Она качает головой, подразумевая, что здесь не будет, и она не хочет обижать его гостеприимства.
— Нет, ну вы скажите, а мы посмотрим. Никто ж не умрет от этого.
— «Твиши», «Хванчкара».
— Вай, — он даже привстает на стуле, — откуда такие вина знаете?!
— Она же оттуда, я тебе говорил, — объясняю я.
— Ах, да, забыл совсем я, ты видишь, какая работа. — Зураб, — кричит он, хлопая в ладоши. И говорит что-то по-грузински. Он счастлив, и ему приятно: только в двух местах в Москве есть эти вина, в «Интуристе», в валютном баре, и у него.
Мы пьем «Твиши», она не верит.
В этот момент начинает стекаться публика. Торнике уходит от нас и впускает сам лично каждого. Все знают его или приезжают с тем, кого знает он. Чужих нельзя. Люди, заходящие и проходящие мимо, не сводят глаз с нашего стола. Смотрят на нее, она не замечает никого, потом на меня, не понимая, что с такой девушкой, мол, делаю я. И глаза горят не любезно, глядя на меня. И тут я не ко двору.
«Твиши» — обалденное вино. Зураб уже спешит, несет горячий сулугуни, прямо шипящий еще на тонкой металлической сковородке.
Она ест всего понемногу, пробуя, и очень красиво. И смотрит на меня так, что я вообще забываю, где я, на каком небе, и зачем мы здесь находимся. Мне совершенно ничего не хочется, только смотреть на нее. Что со мной?
Начинает играть группа, она играет классные вещи. Их певец-лидер стоит и пьет что-то у стойки бара, он, пока не платят, петь не начинает вообще.
Публики уже достаточно и всё прибывают, но зал большой. Новые и новые, и все смотрят на наш стол. Одеты они так, что мне стыдно за свое одеяние.
Появился Зураб, толстый, добрый и классный старик.
— Сашя, — (этот по-другому меня склоняет), — Торнике Мамедович занят, много гостей, и просит извинить, что не может уделить самым дорогим гостям самого большого внимания, и просит не обижаться сильно. — Зураб мне подмигивает по-грузински.
— Скажите, чтобы не беспокоился. Спасибо.
— Все есть, все хватает, дорогой, что еще могу я принести для лучших гостей Торнике Мамедовича и моих?
— Спасибо, это больше чем достаточно. Жалко, что с собой не могу взять, очень вкусно.
Он сияет и исчезает.
Она пьет вино очень медленно, красиво-маленькими глотками. В голове у меня слегка весело и кружится, и от горячего сыра, который я обожаю, и от мягкого вина.
Я смотрю на нее и говорю:
— Ты как богиня.
Она замирает с рубиновой капелькой на губах и впервые смущается.

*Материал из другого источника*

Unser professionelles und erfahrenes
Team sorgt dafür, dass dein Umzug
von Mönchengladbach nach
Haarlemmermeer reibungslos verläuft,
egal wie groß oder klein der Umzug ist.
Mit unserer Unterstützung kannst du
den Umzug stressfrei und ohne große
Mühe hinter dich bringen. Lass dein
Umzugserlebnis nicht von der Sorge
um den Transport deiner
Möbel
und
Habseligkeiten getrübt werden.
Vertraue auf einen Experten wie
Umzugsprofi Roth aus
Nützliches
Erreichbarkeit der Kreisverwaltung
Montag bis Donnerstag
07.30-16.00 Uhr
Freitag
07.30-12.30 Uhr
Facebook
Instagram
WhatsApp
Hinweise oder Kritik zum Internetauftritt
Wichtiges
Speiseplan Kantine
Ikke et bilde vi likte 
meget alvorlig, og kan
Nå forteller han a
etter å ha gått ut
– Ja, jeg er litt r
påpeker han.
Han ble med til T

— Я хочу поцеловать тебя, это удобно здесь? Мне нравится, что она это спрашивает, я не люблю, когда люди наружу выставляют свои чувства. Я наклоняюсь, и мы целуемся.
Кто-то платит, и певец начинает петь. Голос у него глубокий, приятный, но мне не нравится, больше шума из него делают, как и из всего у нас. Мне нравится, как играет группа.

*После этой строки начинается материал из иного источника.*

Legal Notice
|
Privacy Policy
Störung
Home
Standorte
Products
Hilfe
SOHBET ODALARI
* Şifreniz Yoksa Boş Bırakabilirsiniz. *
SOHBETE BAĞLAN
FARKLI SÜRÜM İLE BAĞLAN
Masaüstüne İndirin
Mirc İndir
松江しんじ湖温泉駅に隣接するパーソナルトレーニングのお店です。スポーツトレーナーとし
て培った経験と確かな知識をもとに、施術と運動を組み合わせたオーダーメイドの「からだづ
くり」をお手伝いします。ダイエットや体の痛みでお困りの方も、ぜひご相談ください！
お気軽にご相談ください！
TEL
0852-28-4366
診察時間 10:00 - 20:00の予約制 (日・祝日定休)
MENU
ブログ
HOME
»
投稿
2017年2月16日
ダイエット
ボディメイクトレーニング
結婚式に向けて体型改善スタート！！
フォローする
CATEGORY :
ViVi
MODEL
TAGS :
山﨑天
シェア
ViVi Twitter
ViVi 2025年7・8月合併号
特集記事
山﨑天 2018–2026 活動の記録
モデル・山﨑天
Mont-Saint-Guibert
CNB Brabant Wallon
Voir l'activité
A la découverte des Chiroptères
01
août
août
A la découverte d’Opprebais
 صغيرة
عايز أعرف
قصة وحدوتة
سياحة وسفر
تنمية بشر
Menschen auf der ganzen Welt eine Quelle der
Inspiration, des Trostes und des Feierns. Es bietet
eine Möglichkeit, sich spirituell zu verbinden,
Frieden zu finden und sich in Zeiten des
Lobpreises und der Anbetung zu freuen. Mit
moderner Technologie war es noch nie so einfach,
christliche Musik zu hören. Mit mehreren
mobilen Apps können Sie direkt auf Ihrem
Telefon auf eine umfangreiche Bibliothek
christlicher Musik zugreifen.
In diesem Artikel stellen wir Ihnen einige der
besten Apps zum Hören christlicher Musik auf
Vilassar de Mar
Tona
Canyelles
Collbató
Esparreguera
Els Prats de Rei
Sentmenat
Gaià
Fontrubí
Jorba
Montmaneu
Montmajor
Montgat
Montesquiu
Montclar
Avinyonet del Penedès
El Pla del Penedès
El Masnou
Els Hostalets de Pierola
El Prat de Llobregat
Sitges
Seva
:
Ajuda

И тут они начинают играть классную вещь, которая год назад мне обалденно нравилась. Я не знаю названия, но там есть такие слова «Леди, леди, леди», английская песня.

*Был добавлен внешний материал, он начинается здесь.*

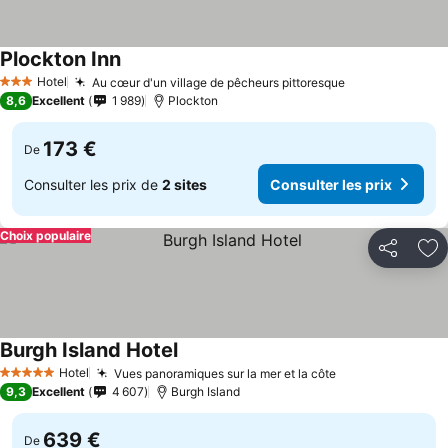
Plockton Inn
Hotel
Au cœur d'un village de pêcheurs pittoresque
3 Étoiles
8,6
Excellent
1 989
Plockton
173 €
De
Consulter les prix de
2 sites
Consulter les prix
Choix populaire
Partager
Aj
Burgh Island Hotel
Hotel
Vues panoramiques sur la mer et la côte
5 Étoiles
9,3
Excellent
4 607
Burgh Island
639 €
De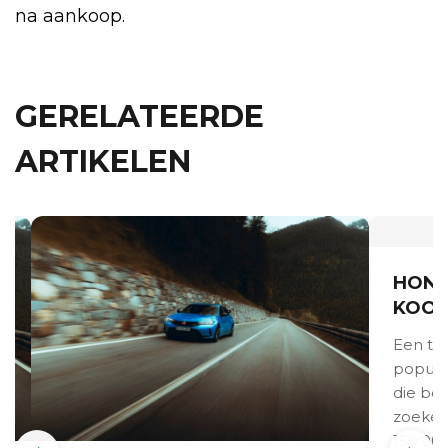
na aankoop.
GERELATEERDE
ARTIKELEN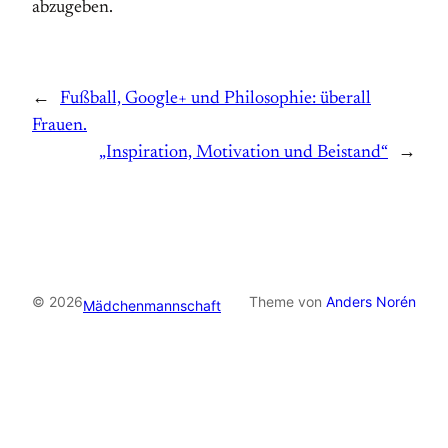
abzugeben.
←
Fußball, Google+ und Philosophie: überall
Frauen.
„Inspiration, Motivation und Beistand“
→
© 2026
Theme von
Anders Norén
Mädchenmannschaft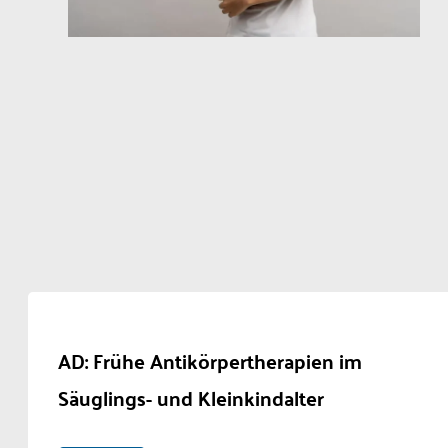
AD: Frühe Antikörpertherapien im
Säuglings- und Kleinkindalter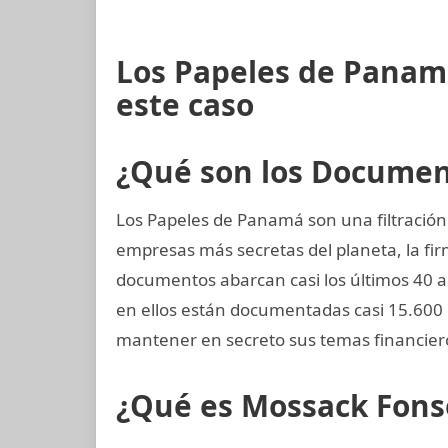
Los Papeles de Panam
este caso
¿Qué son los Docume
Los Papeles de Panamá son una filtración
empresas más secretas del planeta, la 
documentos abarcan casi los últimos 40 añ
en ellos están documentadas casi 15.600
mantener en secreto sus temas financier
¿Qué es Mossack Fons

— Ты хочешь потанцевать? — спрашиваю я.
— Как тебе только хочется.
— Ты умеешь? — ну везде мне надо выставиться знатоком.
— Немножко. — Она мягко улыбается.
Мы встаем, и в этот момент я вижу, что взгляды всего зала прикованы к нам. Вернее, к ней. Они и раздевают, и одевают, и оценивают, и просят, и хотят, и зовут, и не понимают. Последние, конечно, насчет меня.
Танцует она, естественно, классно, я бы сказал бесподобно, очень тонко чувствуя ритм и как бы предугадывая музыку в своих мягких и сдерживающихся па.
Да, они же все эти красиво танцуют, вспоминаю я о нем, научилась, и это неприятно режет меня. Мой ритм сбивается.
Мы танцуем еще один танец, медленный, и она обнимает меня, обвив мою шею. У нее бесподобная фигура, и она прекрасна в этом желтом платье из шифона под блесками лучей разного цвета, несущихся беспрерывно с потолка и отражающихся падающим снегопадом от крутящегося зеркального шара.